The role of heme in the regulation of iron uptake during Friend cell differentiation.

The inhibitory effect of hemin on iron uptake and heme synthesis was investigated in Friend erythroleukemia cells. In cells of line 707 the inhibition of iron uptake became more pronounced after the induction of erythroid differentiation by dimethyl sulfoxide. No such rise in sensitivity to hemin was found in cells of line Fw, which are deficient in ferrochelatase activity and do not synthesize hemoglobin after induction of differentiation by sodium butyrate. The possibility that hemin influences mainly the uptake of iron used directly for heme synthesis, and to a lesser extent intracellular storage of iron is discussed.

Effect of heme on globin messenger RNA synthesis.

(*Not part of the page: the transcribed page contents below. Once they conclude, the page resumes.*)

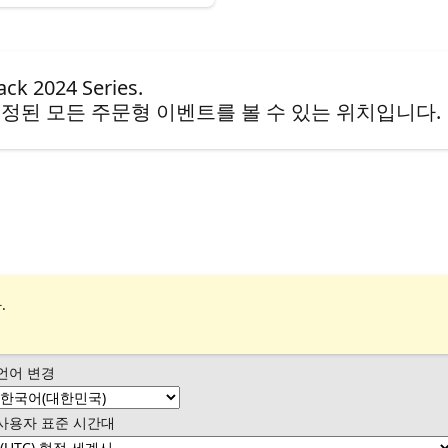
2024 Series.
정된 모든 주문형 이벤트를 볼 수 있는 위치입니다.
.
언어 변경
사용자 표준 시간대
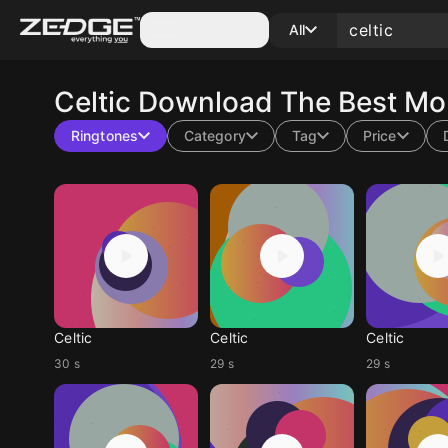
Categories
All
Celtic
Download The Best Mob
Ringtones
Category
Tag
Price
Celtic
Celtic
Celtic
30 s
29 s
29 s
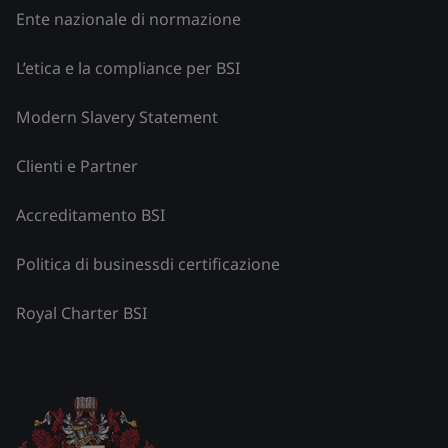
Ente nazionale di normazione
L’etica e la compliance per BSI
Modern Slavery Statement
Clienti e Partner
Accreditamento BSI
Politica di businessdi certificazione
Royal Charter BSI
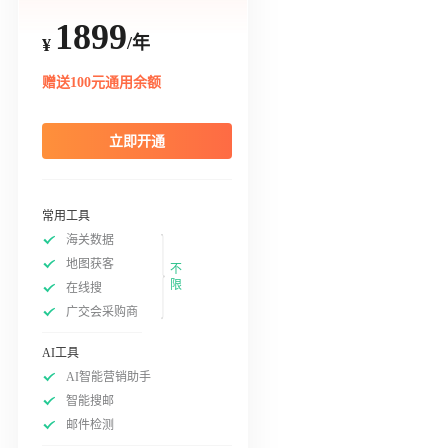
1899
/年
¥
赠送100元通用余额
立即开通
常用工具
海关数据
地图获客
不
限
在线搜
广交会采购商
AI工具
AI智能营销助手
智能搜邮
邮件检测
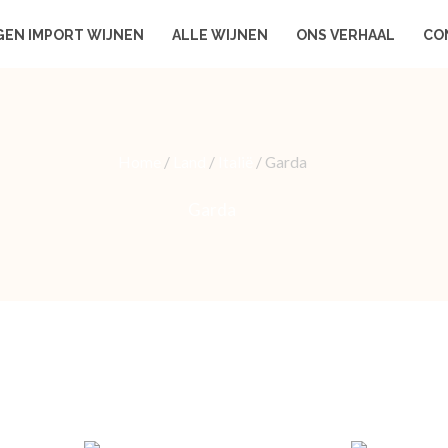
GEN IMPORT WIJNEN
ALLE WIJNEN
ONS VERHAAL
CO
Home
/
Land
/
Italië
/ Garda
Garda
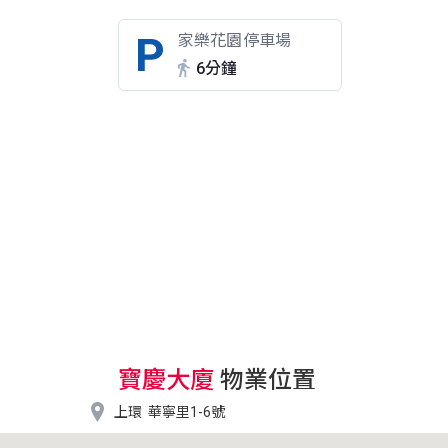
家樂花園停車場
6分鐘
寶慶大廈
物業位置

上環
華寧里1-6號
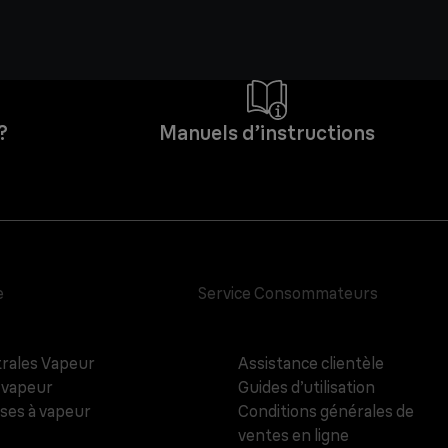
?
Manuels d’instructions
e
Service Consommateurs
rales Vapeur
Assistance clientèle
 vapeur
Guides d’utilisation
ses à vapeur
Conditions générales de
ventes en ligne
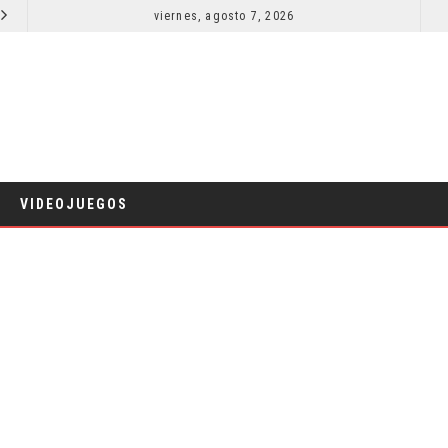
EL LIVE-ACTION DE ZELDA ELIGE A SU VILLANO
viernes, agosto 7, 2026
LA 
CINE
VIDEOJUEGOS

Erythroid spleen cells from anemic mice were incubated with various inhibitors of heme synthesis. All the effective inhibitors of heme synthesis decreased the incorporation of labelled leucine into protein in spleen erythroid cells. Hemin completely restored protein synthesis to the control levels in isonicotinic acid hydrazide (INH) and penicillamine treated erythroid cells. These two specific inhibitors of heme synthesis were used for the study of the effect of heme on globin mRNA synthesis. Newly synthesized [3H]-uridine labelled globin mRNA was isolated by hybridization to globin cDNA covalently bound to the cellulose column. INH and penicillamine inhibited [3H] uridine incorporation into globin mRNA. The addition of hemin to INH or penicillamine treated cells almost completely restored globin mRNA synthesis. Moreover, hemin alone slightly increased the incorporation of [3H] uridine into globin mRNA. Similar results were obtained in experiments with Friend erythroleukemia cells of the Fw line. These cells are deficient in ferrochelatase enzyme activity and heme synthesis is not significantly increased after induction of differentiation by chemical inducers. The cells induced by butyric acid were incubated for 2 h with or without 100 muM hemin. The incorporation of [3H] uridine into globin mRNA was measured. A 38% increase in globin mRNA synthesis was seen in cells incubated with hemin as compared with cells incubated without hemin. These results seem to indicate that heme affects transcription or processing of globin mRNA precursors. Heme inhibitors also reduce [3H] uridine incorporation into other poly(A)-containing RNA in erythroid spleen cells incubated in vitro. In agreement with these results hemin causes increase of synthesis of some other poly(A)-containing RNA in Friend cells described above.